There were also large numbers of Indians living in the country around us. They generally lived in small companies, sometimes a single family by itself, but oftener in groups of from three to six lodges. They were frequently encamped for weeks together within a few rods of our house and came to our house at all hours by day and night for trade or hospitality. They were generally peaceable and respectful, sometimes, however, when intoxicated, they were insolent and ugly. On one occasion two Indians came to our house drunk. My Father was absent and my Mother was alone with the children, there being no men near. The Indians were very insolent, demanding food. This, at the time was very scarce, but my Mother, who was frightened, gave them pork and potatoes but this did not satisfy them. They wanted bread. Of this we were entirely destitute at the time. They became so rude and insolent that my Mother, becoming greatly alarmed was about sending two of my sisters, little girls-one ten and the other twelve, to Dexter at evening twilight for help. But before they started she thought to give them something to eat and accordingly, kneading a cake, placed it in the spider before the fire to bake. The Indians watched this cake intently and as soon as it was nearly baked one of them seized it and wrapping his blanket around it, they both bolted for the door and mounting their ponies with a savage yell of triumph, galloped away. My Mother, relieved of her annoying guests, proceeded, with the aid of the children, to barricade the door and window so strongly that it would have required a Roman battering ram to affect an entrance. After this she made another cake and gave us our supper. Our guests gone, we slept quietly during the night, nor did either of them ever return to our house.

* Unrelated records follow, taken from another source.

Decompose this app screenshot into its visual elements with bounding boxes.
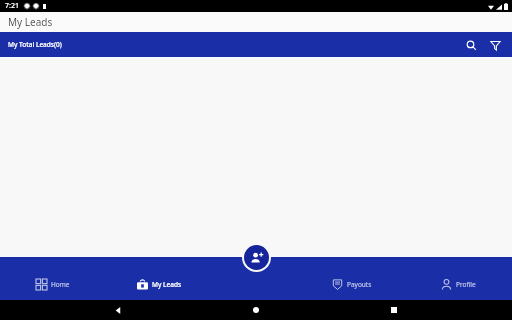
button[interactable]: Search: [462, 36, 480, 54]
button[interactable]: Recents: [386, 302, 402, 318]
staticText: My Leads: [8, 15, 53, 29]
button[interactable]: Home: [248, 302, 264, 318]
button[interactable]: Add lead: [244, 245, 269, 270]
staticText: Payouts: [347, 280, 372, 289]
button[interactable]: My Leads: [106, 257, 213, 300]
button[interactable]: Filter: [486, 36, 504, 54]
button[interactable]: Profile: [405, 257, 512, 300]
button[interactable]: Back: [110, 302, 126, 318]
staticText: Home: [51, 280, 70, 289]
staticText: 7:21: [5, 1, 19, 11]
staticText: My Leads: [152, 280, 182, 289]
button[interactable]: Payouts: [298, 257, 405, 300]
staticText: Profile: [456, 280, 476, 289]
staticText: My Total Leads(0): [8, 40, 62, 49]
button[interactable]: Home: [0, 257, 106, 300]
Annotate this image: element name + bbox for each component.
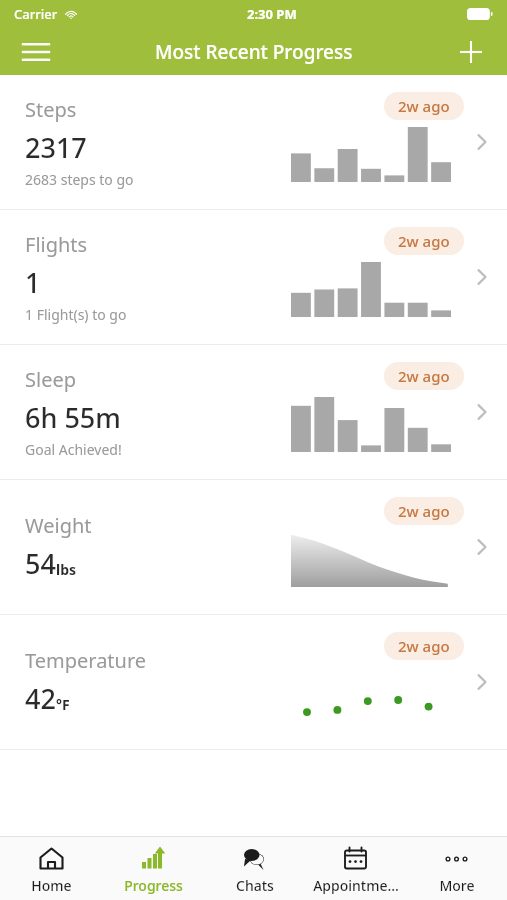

On another occasion an Indian came to our house intoxicated while the men were all away from home, except my brother-a lad about fifteen at that time. He demanded whiskey. When told that we had none, he seemed incredulous and proposed to search the premises. He started to go into the chamber up the ladder by which we ascended. My brother, seizing a two-tined pitchfork which happened to be standing at the door, displayed its glittering prongs in such a threatening manner when Mr. Indian suddenly gave up his search and, concluding we might have told the truth, walked quietly away.